In spite of the expansive differences between Smoke Gets in Your Eyes and Mary Roach’s captivating Stiff, I can’t help but compare these two books. Both are humorous, morbid and provide icky, behind-the scenes of death and the “death industry.” However where Stiff is fascinatingly informative, Smoke is a tad disjointed. Doughty’s campaign to convince us to embrace death, and our dead feels a little “Goth” and dead-end (pun intended). Death rituals are historically defined by necessity. When you don’t have options, you do what you have to do. Most Americans have options that don’t include personally handling the bodies of their loved ones - but enough about that. What I’m sure you are wondering is whether or not Smoke Gets in Your Eyes includes lots of gory details. It does. But if you want gory and good, read Stiff instead.

Factory Man: How One Furniture Maker Battled Offshoring, Stayed Local - and Helped Save an American Town by Beth Macy

I went into Factory Man thinking that I would find a hero. Instead, what I found was an intriguing albeit gossipy biography of the Bassett family of The Bassett Furniture company fame. The story goes back to the turn of the 20th century in Virginia when John D. Bassett Sr., owning lots of forested land but possessing almost no cash, hears that the railroad is coming through, gets the idea to set up a sawmill and sell railroad ties.

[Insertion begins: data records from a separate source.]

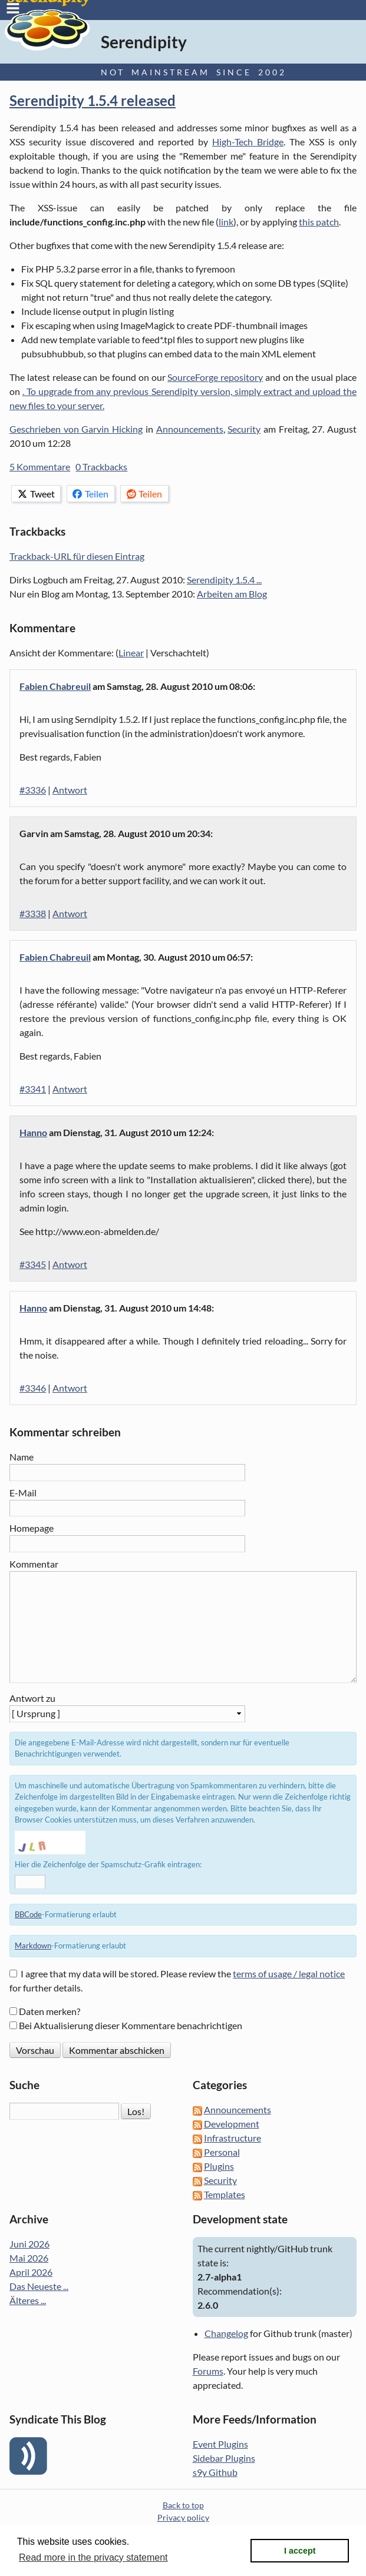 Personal (222, 2151)
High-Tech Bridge (247, 141)
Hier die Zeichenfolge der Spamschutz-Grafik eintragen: (108, 1864)
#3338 (32, 913)
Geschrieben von (45, 428)
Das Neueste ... (38, 2286)
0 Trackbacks (101, 466)
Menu (13, 8)
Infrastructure (232, 2137)
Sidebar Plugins (224, 2458)
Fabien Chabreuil (55, 686)
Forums (208, 2370)
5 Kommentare (39, 466)
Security (244, 428)
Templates (224, 2194)
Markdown (33, 1945)
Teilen (90, 493)
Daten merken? (49, 2011)
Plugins (219, 2166)
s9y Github (215, 2472)
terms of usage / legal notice (289, 1973)
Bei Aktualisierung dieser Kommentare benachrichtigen (130, 2025)
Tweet (36, 493)
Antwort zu (32, 1698)
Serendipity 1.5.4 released (92, 100)
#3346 (32, 1387)
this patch (319, 221)
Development (231, 2123)
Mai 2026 (28, 2257)
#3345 (32, 1264)
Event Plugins (220, 2443)
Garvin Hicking (112, 428)
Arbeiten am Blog (232, 593)
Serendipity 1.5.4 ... (224, 579)
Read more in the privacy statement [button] (93, 2557)
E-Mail (23, 1492)
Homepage (31, 1527)
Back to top (183, 2505)
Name (21, 1456)
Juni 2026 (29, 2243)
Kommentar (33, 1563)
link (226, 221)
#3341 (32, 1088)
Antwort (69, 789)
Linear (131, 652)
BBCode (28, 1914)
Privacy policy (183, 2517)
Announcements (189, 428)
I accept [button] (300, 2550)
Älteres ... (27, 2300)
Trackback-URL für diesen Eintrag (76, 556)
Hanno (33, 1132)
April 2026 (30, 2272)
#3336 (32, 789)
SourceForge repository (215, 377)
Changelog (226, 2333) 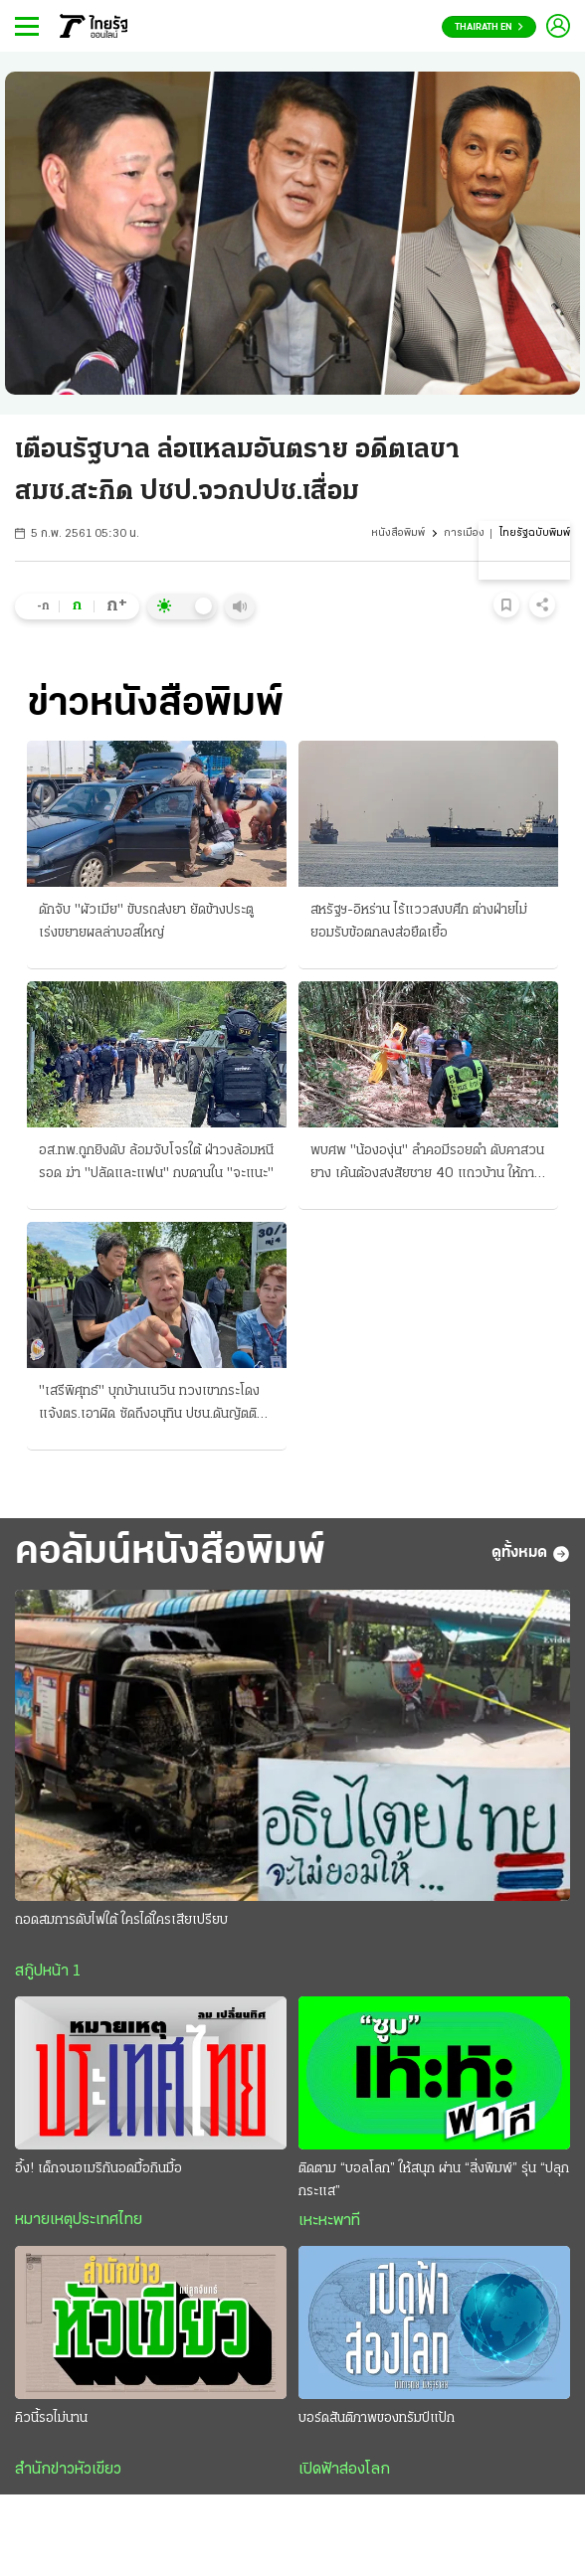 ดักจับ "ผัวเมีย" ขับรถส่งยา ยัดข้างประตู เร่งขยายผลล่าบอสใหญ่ (146, 922)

Soon the Bassetts are a furniture-making dynasty, with their own towns where they rule everything: housing, utilities, families, EVERYTHING. Then they make a near-fatal mistake. They let a group of Chinese industrialists come into their factories and take pictures and notes. Within just a few years, Chinese furniture makers nearly gut the Bassett business empire.

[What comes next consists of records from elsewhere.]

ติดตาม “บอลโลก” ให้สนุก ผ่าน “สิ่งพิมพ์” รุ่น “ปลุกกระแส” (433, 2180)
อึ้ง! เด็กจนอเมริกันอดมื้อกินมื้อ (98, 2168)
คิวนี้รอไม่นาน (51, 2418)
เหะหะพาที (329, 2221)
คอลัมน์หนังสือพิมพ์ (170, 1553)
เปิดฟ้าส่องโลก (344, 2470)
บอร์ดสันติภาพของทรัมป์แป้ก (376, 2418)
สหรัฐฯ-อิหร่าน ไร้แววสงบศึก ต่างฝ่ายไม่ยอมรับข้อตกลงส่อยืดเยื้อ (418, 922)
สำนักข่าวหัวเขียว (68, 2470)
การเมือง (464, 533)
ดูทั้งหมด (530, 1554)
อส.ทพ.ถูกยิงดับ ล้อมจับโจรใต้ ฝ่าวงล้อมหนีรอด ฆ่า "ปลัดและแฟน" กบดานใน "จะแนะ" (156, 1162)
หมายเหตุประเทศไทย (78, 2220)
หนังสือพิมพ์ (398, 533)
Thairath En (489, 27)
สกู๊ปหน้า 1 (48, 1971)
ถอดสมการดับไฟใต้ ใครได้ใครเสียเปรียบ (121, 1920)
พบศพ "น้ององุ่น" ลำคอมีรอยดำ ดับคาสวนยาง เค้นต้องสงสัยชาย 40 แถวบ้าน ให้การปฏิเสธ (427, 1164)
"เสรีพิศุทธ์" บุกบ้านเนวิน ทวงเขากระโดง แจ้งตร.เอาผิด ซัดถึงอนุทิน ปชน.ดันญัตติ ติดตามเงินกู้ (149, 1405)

It doesn’t take long to establish that the Bassetts are that ilk of people genetically inclined to make a lot of money and to give as little as possible of that money to their employees. Indeed the Bassetts kept a lot of people in Virginia and eventually all over the southeast employed, but they were money-driven, greedy and cutthroat, and that turned me off to an otherwise entertaining series of stories about each generation of Bassetts and how they adapted with the times to make money. The furniture was just the tool. Believe me, it was all about the money.

I should add that author Beth Macy (pictured) did a great job of researching and chronicling the Bassett family’s clean and dirty laundry, and she told their story in a easily-digestible, even pleasant format, so kudos to her for that.  In spite of the somewhat creepy “Fox News” feel of this book, I think you’ll like Factory Man.